■ PROBLEM
Line by line, please look for the word "ASTM" in the following records, then copy each line you find it in.

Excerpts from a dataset
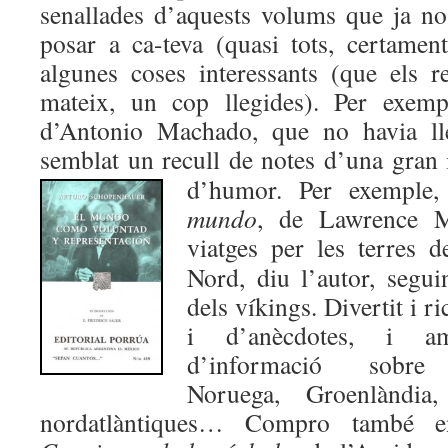
senallades d’aquests volums que ja n
posar a ca-teva (quasi tots, certamen
algunes coses interessants (que els r
mateix, un cop llegides). Per exem
d’Antonio Machado, que no havia ll
semblat un recull de notes d’una gran i
d’humor. Per exemple
mundo
, de Lawrence M
viatges per les terres de
Nord, diu l’autor, seguin
dels víkings. Divertit i r
i d’anècdotes, i a
d’informació sobre 
Noruega, Groenlàndia,
nordatlàntiques… Compro també e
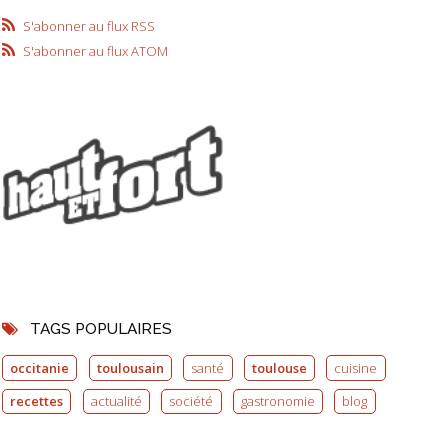
S'abonner au flux RSS
S'abonner au flux ATOM
TAGS POPULAIRES
occitanie
toulousain
santé
toulouse
cuisine
recettes
actualité
société
gastronomie
blog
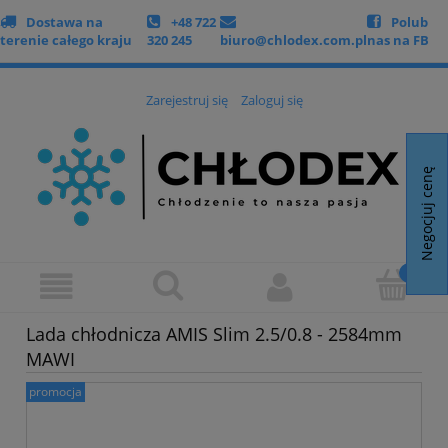
Dostawa na
+48 722
Polub
terenie całego kraju
320 245
biuro@chlodex.com.pl
nas na FB
Zarejestruj się
Zaloguj się
Negocjuj cenę
Lada chłodnicza AMIS Slim 2.5/0.8 - 2584mm
MAWI
promocja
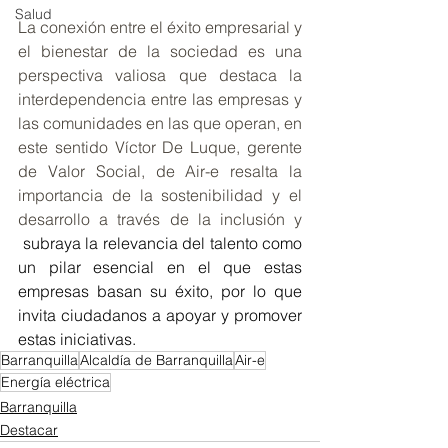
Salud
La conexión entre el éxito empresarial y 
el bienestar de la sociedad es una 
perspectiva valiosa que destaca la 
interdependencia entre las empresas y 
las comunidades en las que operan, en 
este sentido Víctor De Luque, gerente 
de Valor Social, de Air-e resalta la 
importancia de la sostenibilidad y el 
desarrollo a través de la inclusión y 
 subraya la relevancia del talento como 
un pilar esencial en el que estas 
empresas basan su éxito, por lo que 
invita ciudadanos a apoyar y promover 
estas iniciativas.
Barranquilla
Alcaldía de Barranquilla
Air-e
Energía eléctrica
Barranquilla
Destacar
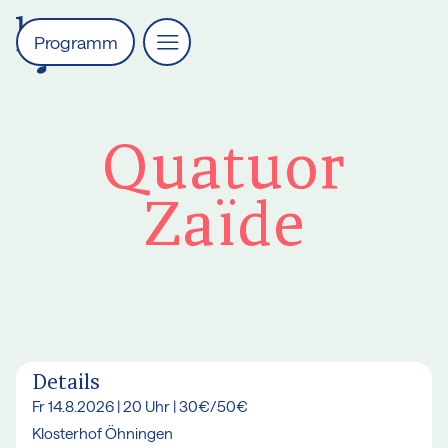
Programm
Quatuor
Zaïde
Details
Fr 14.8.2026 | 20 Uhr | 30€/50€
Klosterhof Öhningen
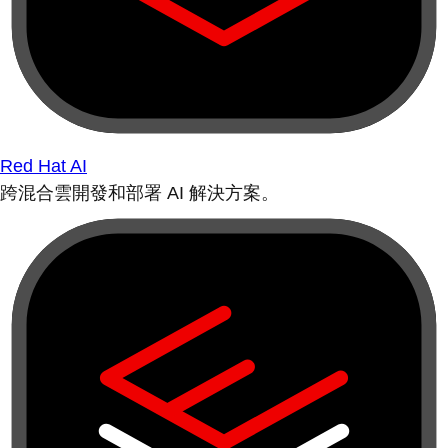
Red Hat AI
跨混合雲開發和部署 AI 解決方案。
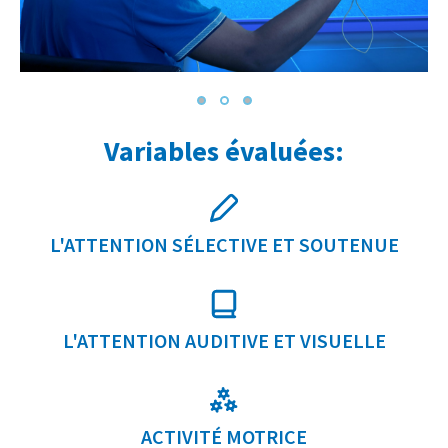
Variables évaluées:
L'ATTENTION SÉLECTIVE ET SOUTENUE
L'ATTENTION AUDITIVE ET VISUELLE
ACTIVITÉ MOTRICE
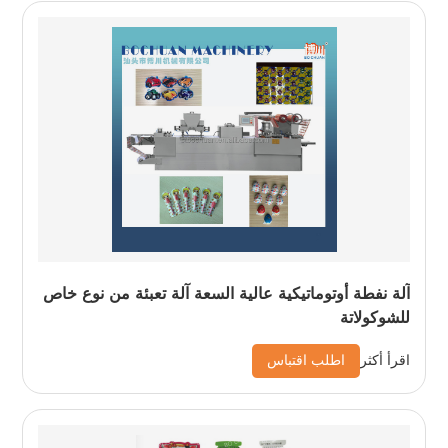
آلة نفطة أوتوماتيكية عالية السعة آلة تعبئة من نوع خاص
للشوكولاتة
اطلب اقتباس
اقرأ أكثر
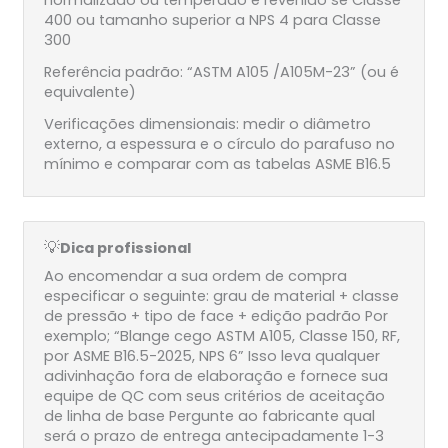
normalizado ou temperado e revenido se Classe
400 ou tamanho superior a NPS 4 para Classe
300
Referência padrão: “ASTM A105 /A105M-23” (ou é
equivalente)
Verificações dimensionais: medir o diâmetro
externo, a espessura e o círculo do parafuso no
mínimo e comparar com as tabelas ASME B16.5
💡
Dica profissional
Ao encomendar a sua ordem de compra
especificar o seguinte: grau de material + classe
de pressão + tipo de face + edição padrão Por
exemplo; “Blange cego ASTM A105, Classe 150, RF,
por ASME B16.5-2025, NPS 6” Isso leva qualquer
adivinhação fora de elaboração e fornece sua
equipe de QC com seus critérios de aceitação
de linha de base Pergunte ao fabricante qual
será o prazo de entrega antecipadamente 1-3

■ TASK SOLUTION
Referência padrão: “ASTM A105 /A105M-23” (ou é
exemplo; “Blange cego ASTM A105, Classe 150, RF,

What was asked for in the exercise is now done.